After chilling for a bit at his room and talking to his lovely roommate, Taka, we went to a fun restaurant to meet his friends who are leaving tomorrow (all except one of them). We had a fun meal for six with so many varied dishes - exploded lamb, Kung poa chicken, cucumber salad, tomatoes piled high with sugar, some other chicken dish, green beans and eggplant, maybe a couple more. They'd assured me that the food wasn't very spicy and warned me off the one that was. Man, am I sensitive! They were spicy to me! Tasty, but spicy. I finished up two bottles of water washing down the spice. My interpretation is different than others', but that's OK. It was very tasty anyway. Maybe one day I'll get used to spicy food. That would be welcome!
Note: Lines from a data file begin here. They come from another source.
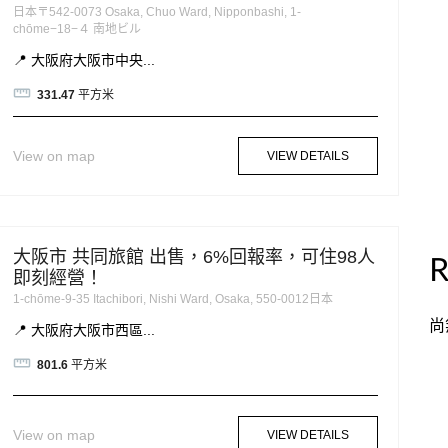
日本〒542-0073 Osaka, Chuo Ward, Nipponbashi, 1-
chōme−18−４ 南地ビル
📍 大阪府大阪市中央...
331.47
平方米
View on map
VIEW DETAILS
大阪市 共同旅館 出售，6%回報率，可住98人
R
即刻經營！
1-chōme-9-35 Itachibori, Nishi Ward, Osaka, 550-0012日本
尚
📍 大阪府大阪市西區...
801.6
平方米
View on map
VIEW DETAILS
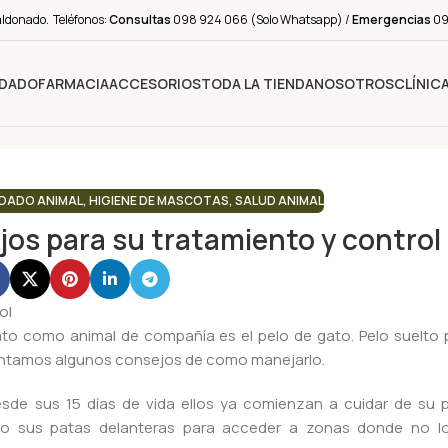
aldonado. Teléfonos:
Consultas
098 924 066 (Solo Whatsapp) /
Emergencias
091
IDADO
FARMACIA
ACCESORIOS
TODA LA TIENDA
NOSOTROS
CLÍNIC
DADO ANIMAL
,
HIGIENE DE MASCOTAS
,
SALUD ANIMAL
jos para su tratamiento y control
ato como animal de compañía es el pelo de gato. Pelo suelto p
omentamos algunos consejos de como manejarlo.
sde sus 15 días de vida ellos ya comienzan a cuidar de su p
ndo sus patas delanteras para acceder a zonas donde no lo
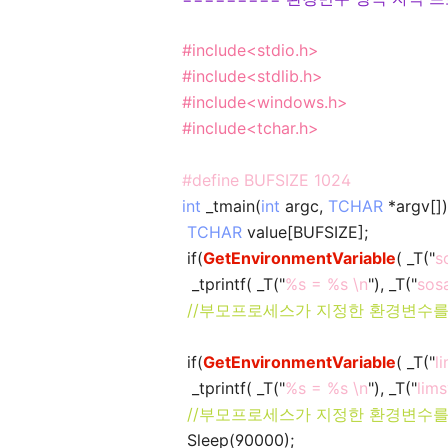
#include<stdio.h>
#include<stdlib.h>
#include<windows.h>
#include<tchar.h>
#define BUFSIZE 1024
int
_tmain(
int
argc,
TCHAR
*argv[])
TCHAR
value[BUFSIZE];
if(
GetEnvironmentVariable
( _T("
s
_tprintf( _T("
%s = %s \n
"), _T("
sos
//부모프로세스가 지정한 환경변수를
if(
GetEnvironmentVariable
( _T("
l
_tprintf( _T("
%s = %s \n
"), _T("
lim
//부모프로세스가 지정한 환경변수를
Sleep(90000);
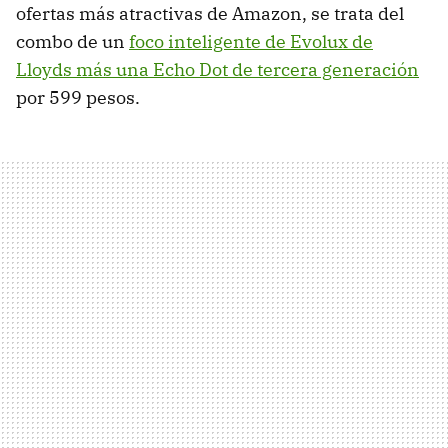
ofertas más atractivas de Amazon, se trata del
combo de un
foco inteligente de Evolux de
Lloyds más una Echo Dot de tercera generación
por 599 pesos.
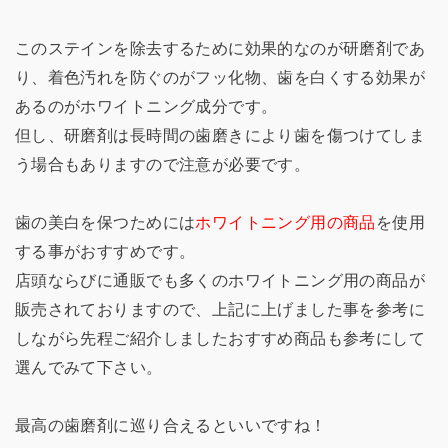
このステインを除去するために効果的なのが研磨剤であ
り、着色汚れを防ぐのがフッ化物、歯を白くする効果が
あるのがホワイトニング成分です。
但し、研磨剤は長時間の歯磨きにより歯を傷つけてしま
う場合もありますので注意が必要です。
歯の美白を保つためには
ホワイトニング用の商品
を使用
する事がおすすめです。
店頭ならびに通販でも多くのホワイトニング用の商品が
販売されておりますので、上記に上げました事を参考に
しながら先程ご紹介しましたおすすめ商品も参考にして
選んでみて下さい。
最高の歯磨剤に巡り合えるといいですね！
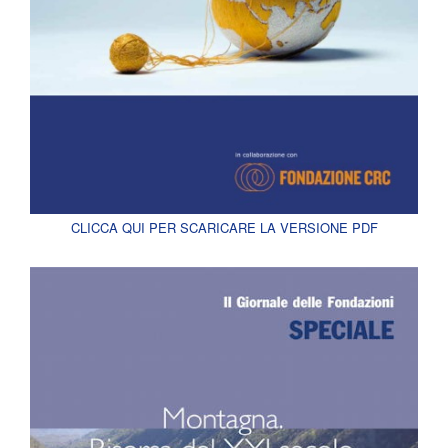
CLICCA QUI PER SCARICARE LA VERSIONE PDF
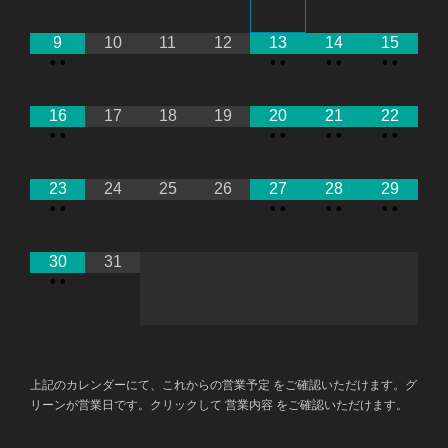
9
10
11
12
13
14
15
•
•
•
•
•
•
•
•
16
17
18
19
20
21
22
•
•
•
•
•
•
•
•
23
24
25
26
27
28
29
•
•
•
•
•
•
•
•
30
31
•
•
上記のカレンダーにて、これからの営業予定 をご確認いただけます。グ
リーンが営業日です。クリックして 営業内容 をご確認いただけます。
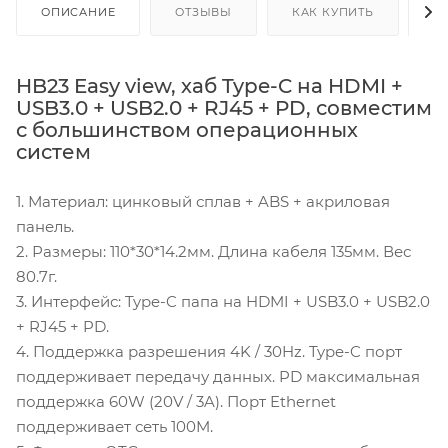
ОПИСАНИЕ
ОТЗЫВЫ
КАК КУПИТЬ
О
HB23 Easy view, хаб Type-C на HDMI +
USB3.0 + USB2.0 + RJ45 + PD, совместим
с большинством операционных
систем
1. Материал: цинковый сплав + ABS + акриловая
панель.
2. Размеры: 110*30*14.2мм. Длина кабеля 135мм. Вес
80.7г.
3. Интерфейс: Type-C папа на HDMI + USB3.0 + USB2.0
+ RJ45 + PD.
4. Поддержка разрешения 4K / 30Hz. Type-C порт
поддерживает передачу данных. PD максимальная
поддержка 60W (20V / 3A). Порт Ethernet
поддерживает сеть 100M.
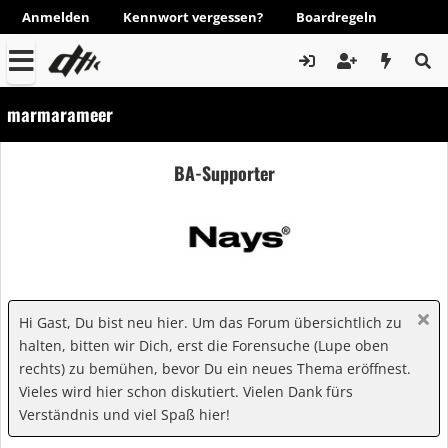
Anmelden
Kennwort vergessen?
Boardregeln
marmarameer
BA-Supporter
Hi Gast, Du bist neu hier. Um das Forum übersichtlich zu
halten, bitten wir Dich, erst die Forensuche (Lupe oben
rechts) zu bemühen, bevor Du ein neues Thema eröffnest.
Vieles wird hier schon diskutiert. Vielen Dank fürs
Verständnis und viel Spaß hier!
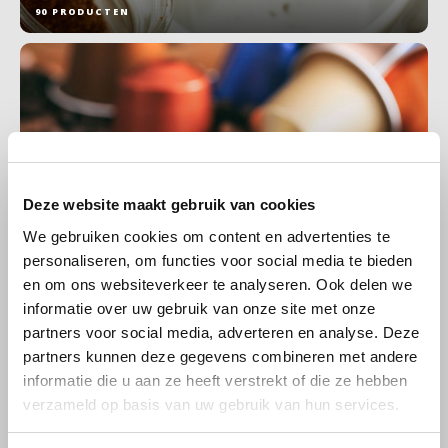
90 PRODUCTEN
Käfer
Kimbo
La Brasiliana
Lavazza
Deze website maakt gebruik van cookies
We gebruiken cookies om content en advertenties te
Lazarro
personaliseren, om functies voor social media te bieden
Koffiecups
en om ons websiteverkeer te analyseren. Ook delen we
Lucaffé
informatie over uw gebruik van onze site met onze
81 PRODUCTEN
partners voor social media, adverteren en analyse. Deze
L’OR
partners kunnen deze gegevens combineren met andere
informatie die u aan ze heeft verstrekt of die ze hebben
Mauro Caffe
verzameld op basis van uw gebruik van hun services.
Melitta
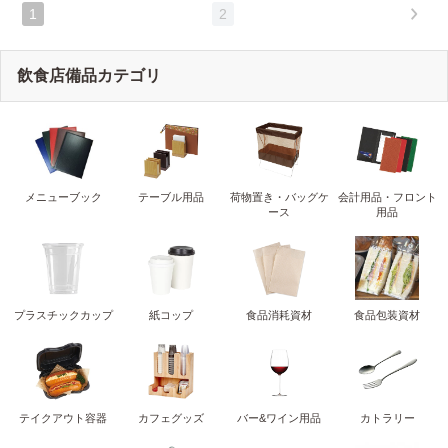
1
2
飲食店備品カテゴリ
メニューブック
テーブル用品
荷物置き・バッグケ
会計用品・フロント
ース
用品
プラスチックカップ
紙コップ
食品消耗資材
食品包装資材
テイクアウト容器
カフェグッズ
バー&ワイン用品
カトラリー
After dinner they were heading off to a club for one last night together and I took a cab back to the hostel so they could enjoy themselves without inhibitions. It's hard to share a last night with someone new when you have so many wonderful memories and stories in common. They were kind enough to invite me though. Nice people! Dylan has lovely friends!
So that was it for today. I'll put a few more pictures in here cuz there were other interesting images from the day. Again thanks for reading! ( I can't put the pictures next to the captions using the ipad. Hopefully you can figure out what goes with what!)
The Chinese seem to have a penchant for cute little bunnies. They show up all over eye place like in this statue - not bunnies, but people/bunnies. On the right are little sets of bunny ears which are attached to hair clips. Girls, young women!, actually wear them in their hair. It's a bit odd to me to see almost-adults dressing like bunnies. Dylan says that cutesie is in for girls. They're supposed to play fragile and needy. Their boyfriends carry their pursues for them, for example. What's odd about that for me, other than the obvious, is that women here seem more equal to men than anywhere else I've ever been. For example, the mechanic Dylan went to for his moped is a woman. When we had to go to another place,a young woman came up and discussed his moped with complete confidence and knowledge. It's so rare to see a female mechanic in the states, I barely knew how to react. One of our cab drivers was a woman too. She was as aggressive and assertive as any I've seen. I don't know that I've seen female cab drivers in the states. There are also many female road construction workers and sanitary workers. There just don't seem to be any jobs closed to women here the way they are in the states. I know women can technically do them in the US, but the rarely do. It was disconcerting to see the stereotypes broken like that - it made me aware of my own prejudices/ preconceived notions. It was primarily refreshing - and noticeable.
Dylan and I had a lunch at a very cool cafe situated on the roof of a building in the tree tops. It felt so much like a place Laura and I went to in Monteverde,Costa Rica, it was like deja vu. Very strange! It was a great vantage point from which to see the goings on in the street. A bit plus of the cafe - the toilet was Western style; it was clean; they provided toilet paper; there was a sink for washing my hands; they provided paper towels to dry them too. I am acutely aware of these luxuries this week! It'll be a long time before I'll take them for granted again!
My ultra-handsome son! (One of them, anyway!)
Interesting juxtaposition of language spotted on a wall. I'm impressed by how well this person understands the nuances of English!
That's it for today! Have a great day!